Não é que fosse este o plano quando serviu de braço direito de Ljubomir Stanisic no 100 Maneiras, ou quando dividiu os louros num pop-up no Izakaya Tokkuri com Lucas Azevedo. Mas os ciclos, diz, não devem obedecer ao conforto. “Tenho uma filosofia de vida que me diz que devemos criar ciclos, quebrar ciclos e reatá-los. Ou seja, só quando há uma quebra é que conseguimos evoluir. Precisamos de desafios novos, de nos colocarmos em cheque, e eu sempre fui o tipo de pessoa que quando sente que está na zona de conforto, gosta de saltar fora. Gosto de novas ideias, de novas formas de trabalhar.”
O salto levou-o até este novo projecto, o Plano, a título próprio. Jantares intimistas à luz das velas, num máximo de 18 pessoas a cada levada, plantados no jardim da guesthouse Dona Graça. “Decidi fazer uma coisa que me afastasse do fine dining, que me reencontrasse com as minhas origens, em que nos sentamos e, por exemplo, comemos coisas com as mãos.”
O menu é simples: oito momentos trabalhados ao grelhador e servidos na companhia de vinhos seleccionados pelo próprio. “No fundo há uma fórmula aqui.
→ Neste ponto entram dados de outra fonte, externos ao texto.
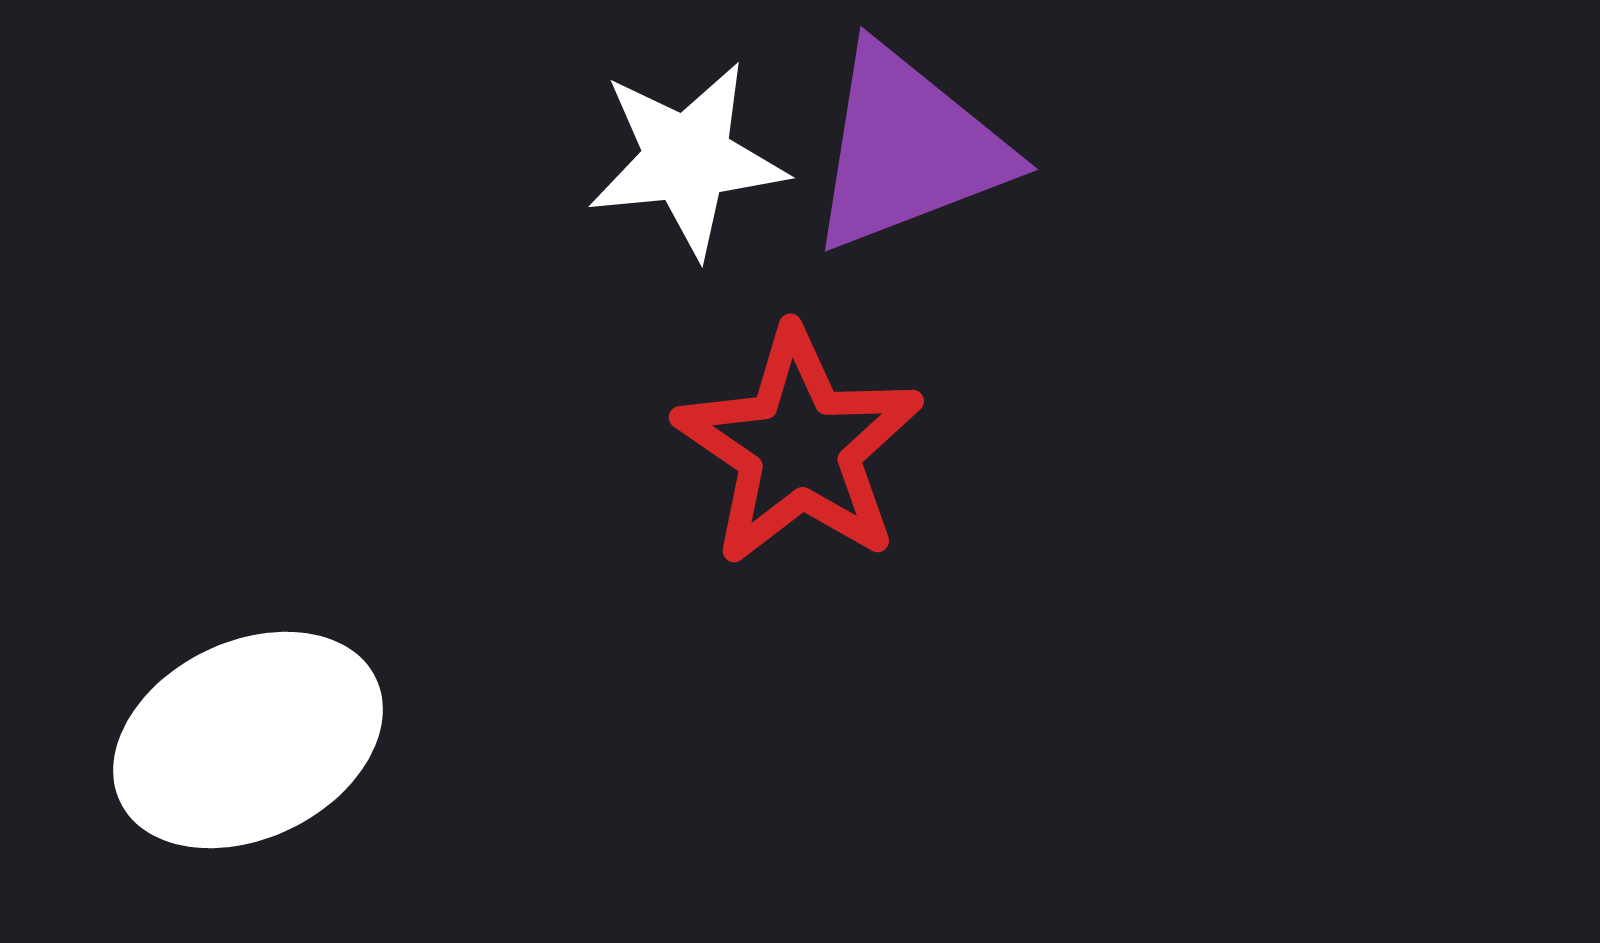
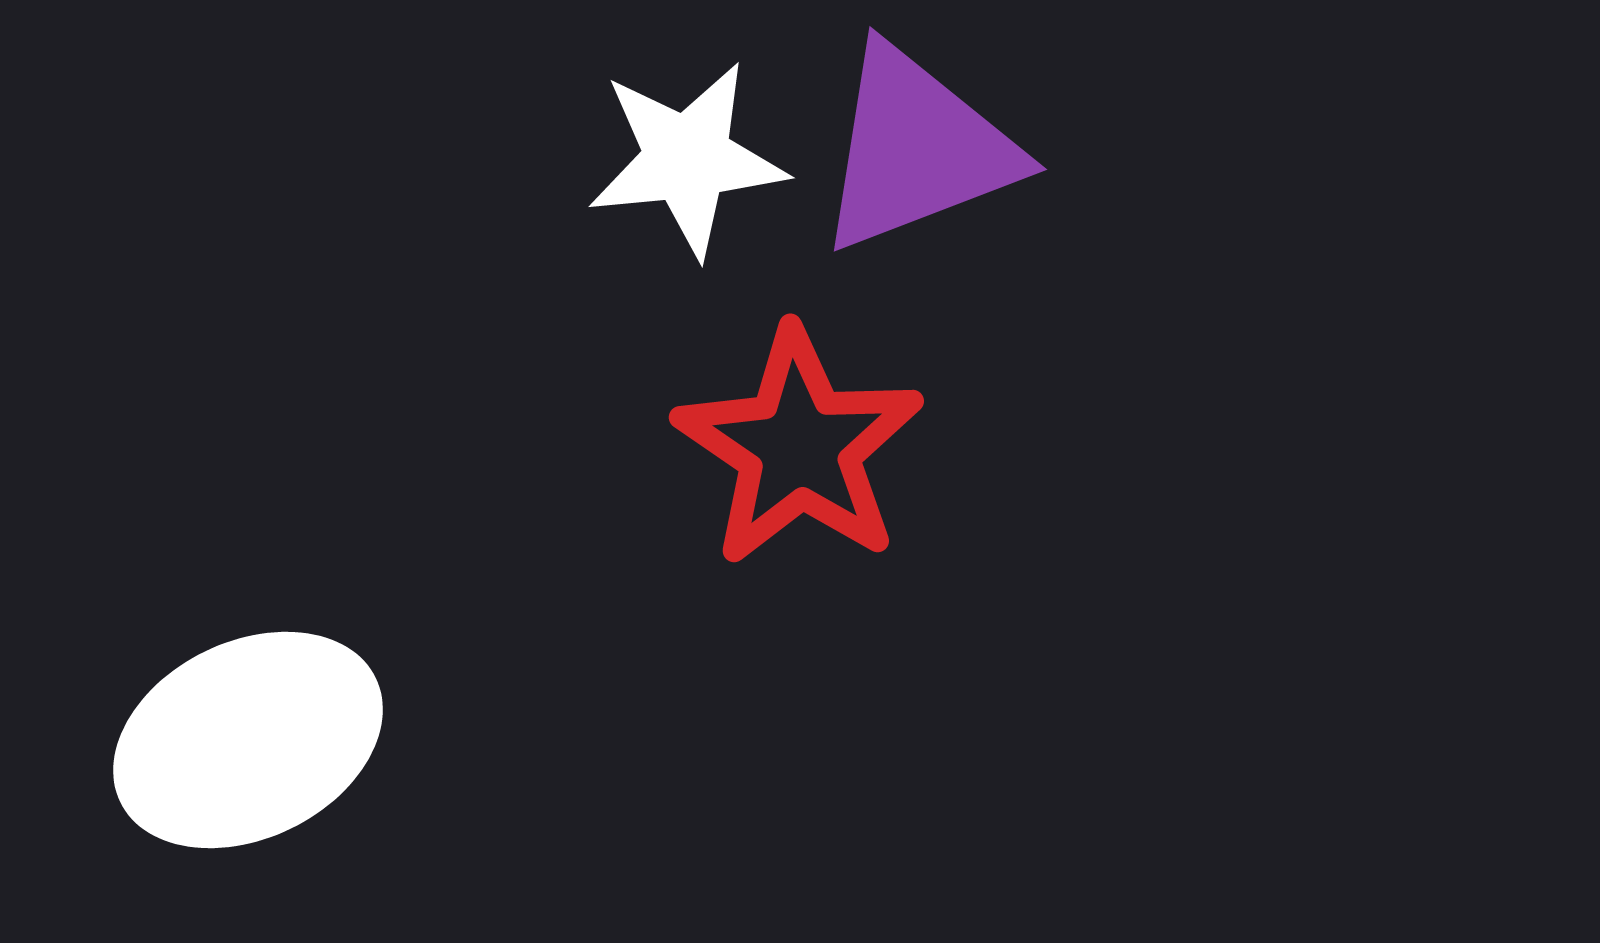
purple triangle: moved 9 px right
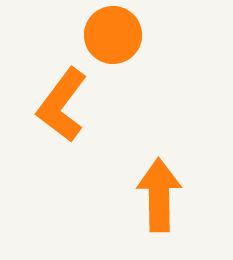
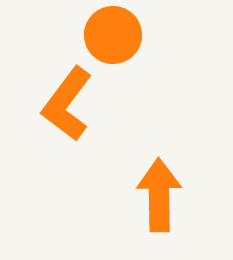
orange L-shape: moved 5 px right, 1 px up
Durante o menu, ao princípio, quase que não dou conversa porque a minha ideia é que as pessoas cheguem e comam. Depois entra o momento português, muito representativo do trabalho que ando a fazer, de procura de produto, de trazer, escolher e modificar produtos. A partir daí entra uma coisa mais elaborada, mais fina, que nos leva de volta ao menu. E ainda dá mais voltas.”
Mas antes, à chegada, é um cocktail de melancia, vodka e menta que abre o jogo. Sentamo-nos. Vítor percorre o jardim uma e outra vez, ultima preparativos. Cavala, batata e pele de frango, empratados sem cerimónia, à espera que as mãos mergulhem. Cabeça de xara e pickle de beterraba são a segunda vaga e o prelúdio ao segundo momento, pautado pelo retrato gastronómico que se estende do Alentejo a Mirandela.
Há presunto de porco alentejano, queijo de ovelha de Arraiolos, azeite de Suçães, azeitonas de Mirandela e pão de fermentação lenta. É ele o cicerone, tudo isto é a sua própria viagem – da ferocidade na escolha de produtos sazonais e na aposta em pequenos produtores ao caos funcional da surpresa na hora do sabor. Continuamos estrada fora.
Carapau, berbigão e nabo iniciam o terceiro momento. “Quero acabar com estigmas, que os menus devem ser presos e aborrecidos, que temos de servir um branco com peixe e um tinto com carne, que em menus de degustação não podemos intercalar entre comer à mão e voltar a tirar”, diz. É neste desafio à norma que vai fazendo a bandeira. “Quero utilizar animais por inteiro, quero utilizar 95% de produtos da época, fazer o menos lixo orgânico possível. Quero que as pessoas se sintam bem. Que te sentes, mas que possas levantar-te, fumar, gritar, o que quiseres.”
O jantar continua com o prego de vaca biológica, a corvina com cenouras e batatas de Chaves, a presa de porco preto com tomates de Verão e beldroegas. As sobremesas são de assinatura e profundamente apontadas à surpresa. Melancia grelhada com aipo e coentros e aletria cremosa com trevos e manjericão.
O que o motiva, afinal, é tão simples como um “porra, o que é isto?!”, atira. Um apontamento fora da caixa, um sabor inesperado, uma combinação que, mesmo sendo expectável, nos envia de volta ao conforto da descoberta. É arriscado, ele sabe, mas só quando a loucura deixar de fazer sentido é que o medo aparece. “Dentro da minha loucura eu vejo um fio condutor, e no dia em que deixar de o ver, assusto-me. Não me quero perder. Não tenho medo de mais nada: mudar de equipas, de trabalho, de país.”
É já a partir de Outubro que tudo muda novamente e o Plano passa a comportar um conceito de restaurante interior.
Rua da Bela Vista à Graça, 128 (Graça). 91 317 0487. Qua-Dom 19.30. (70€ menu de oito momentos com bebida).